BY Jessica McKenzie
Published July 30, 2018
While the annual number of wildland fires in the United States has been relatively constant since the mid-1980s, over the last two decades they have become more devastating. It is no longer unusual for wildland fires to consume close to 10 million acres of land annually, according to records maintained by the National Interagency Fire Center.
Climate scientists have observed that the increase in size and severity of wildfires correlates with rising average temperatures, but wildfires occur within a complex climate system. One study analyzed fire scars and tree rings dating back to 1550 and found that large fires in the southwestern United States are more common during La Niña events, which are associated with lower precipitation in that region. The pattern is reversed in the northwest, which have wetter than usual conditions during La Niña events.
The relationship between wildfires and the El Niño–Southern Oscillation climate pattern (ENSO), if it exists, is a complicated one. Simon Wang, a climate researcher at Utah State University, writes that “a wet year reduces fires while increasing vegetation growth, but then the increased vegetation dries out in subsequent dry years.” Fires that begin during dry years then have more fuel to consume.

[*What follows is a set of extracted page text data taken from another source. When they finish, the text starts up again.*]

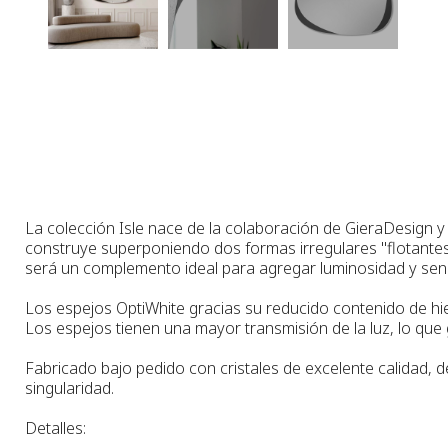
La colección Isle nace de la colaboración de GieraDesign y
construye superponiendo dos formas irregulares "flotantes"
será un complemento ideal para agregar luminosidad y sensac
Los espejos OptiWhite gracias su reducido contenido de hier
Los espejos tienen una mayor transmisión de la luz, lo que 
Fabricado bajo pedido con cristales de excelente calidad, 
singularidad.
Detalles: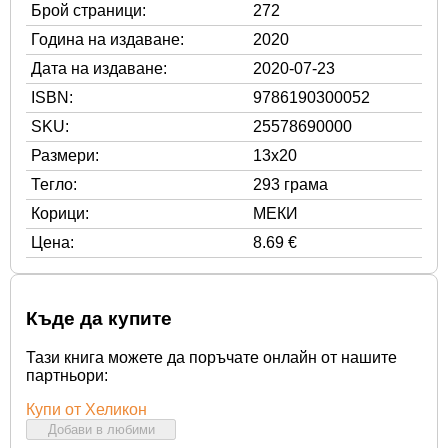
Брой страници:
272
Година на издаване:
2020
Дата на издаване:
2020-07-23
ISBN:
9786190300052
SKU:
25578690000
Размери:
13x20
Тегло:
293 грама
Корици:
МЕКИ
Цена:
8.69 €
Къде да купите
Тази книга можете да поръчате онлайн от нашите
партньори:
Купи от Хеликон
Добави в любими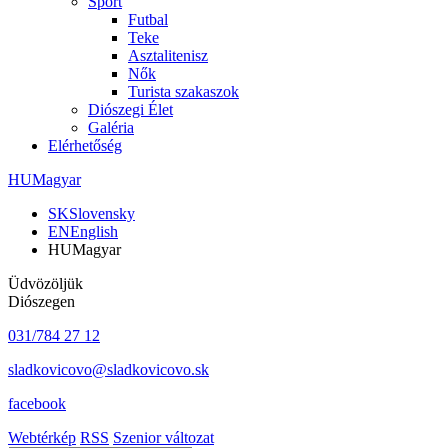
Sport
Futbal
Teke
Asztalitenisz
Nők
Turista szakaszok
Diószegi Élet
Galéria
Elérhetőség
HU
Magyar
SK
Slovensky
EN
English
HU
Magyar
Üdvözöljük
Diószegen
031/784 27 12
sladkovicovo@sladkovicovo.sk
facebook
Webtérkép
RSS
Szenior változat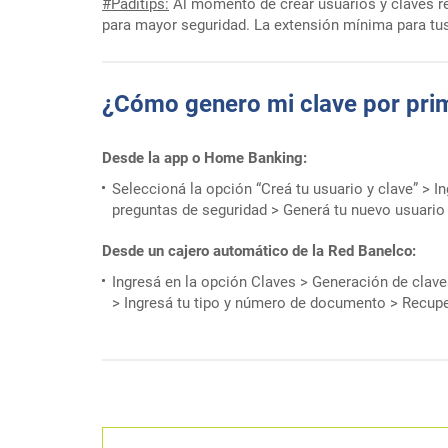
#Paditips:
Al momento de crear usuarios y claves re
para mayor seguridad. La extensión mínima para tus
¿Cómo genero mi clave por pri
Desde la app o Home Banking:
Seleccioná la opción “Creá tu usuario y clave” > 
preguntas de seguridad > Generá tu nuevo usuario 
Desde un cajero automático de la Red Banelco:
Ingresá en la opción Claves > Generación de clav
> Ingresá tu tipo y número de documento > Recuper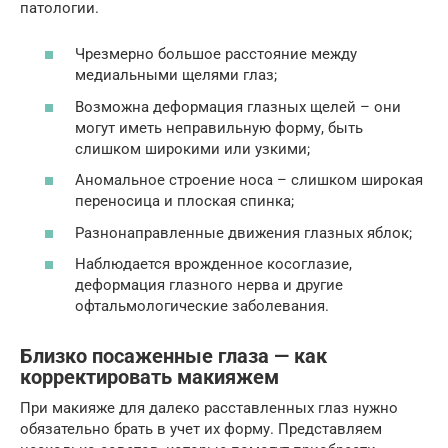
патологии.
Чрезмерно большое расстояние между
медиальными щелями глаз;
Возможна деформация глазных щелей – они
могут иметь неправильную форму, быть
слишком широкими или узкими;
Аномальное строение носа – слишком широкая
переносица и плоская спинка;
Разнонаправленные движения глазных яблок;
Наблюдается врожденное косоглазие,
деформация глазного нерва и другие
офтальмологические заболевания.
Близко посаженные глаза — как
корректировать макияжем
При макияже для далеко расставленных глаз нужно
обязательно брать в учет их форму. Представляем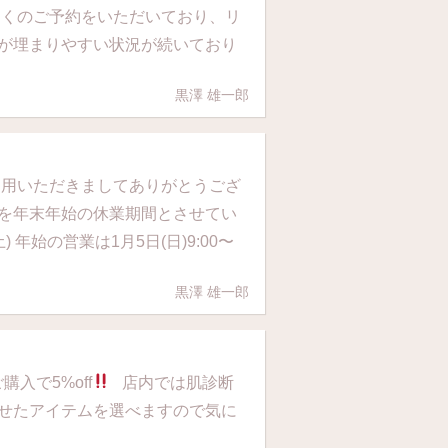
多くのご予約をいただいており、リ
が埋まりやすい状況が続いており
黒澤 雄一郎
利用いただきましてありがとうござ
を年末年始の休業期間とさせてい
) 年始の営業は1月5日(日)9:00〜
黒澤 雄一郎
入で5%off
店内では肌診断
せたアイテムを選べますので気に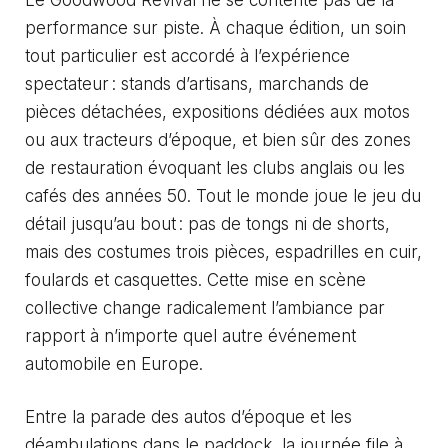
performance sur piste. À chaque édition, un soin
tout particulier est accordé à l’expérience
spectateur : stands d’artisans, marchands de
pièces détachées, expositions dédiées aux motos
ou aux tracteurs d’époque, et bien sûr des zones
de restauration évoquant les clubs anglais ou les
cafés des années 50. Tout le monde joue le jeu du
détail jusqu’au bout : pas de tongs ni de shorts,
mais des costumes trois pièces, espadrilles en cuir,
foulards et casquettes. Cette mise en scène
collective change radicalement l’ambiance par
rapport à n’importe quel autre événement
automobile en Europe.
Entre la parade des autos d’époque et les
déambulations dans le paddock, la journée file à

“If the wet-dry cycle amplifies in the future, as Stevenson et al. (2012) suggest it might, more vegetation will grow in the wetter years and, subsequently, provide more fire fuel during the drought years,” Wang concludes. “The potential and extent of wildfire will continue to increase as a result.”
Annual wildland fires by acreage burned and the ENSO climate pattern (1983 - 2017)
Without more reliable and consistently gathered data on wildland fires, the complex relationship between ENSO and wildland fires is hard to see here.
Annual wildland fires by acreage burned and average annual rainfall (1983-2015)
It appears as though fires may tend to be larger in years following heavier than usual precipitation.
SOURCE: The World Bank
Annual wildland fires by acreage burned and average annual temperature (1983-2015)
The clearest correlation with the increase in large wildland fires is rising average annual temperature.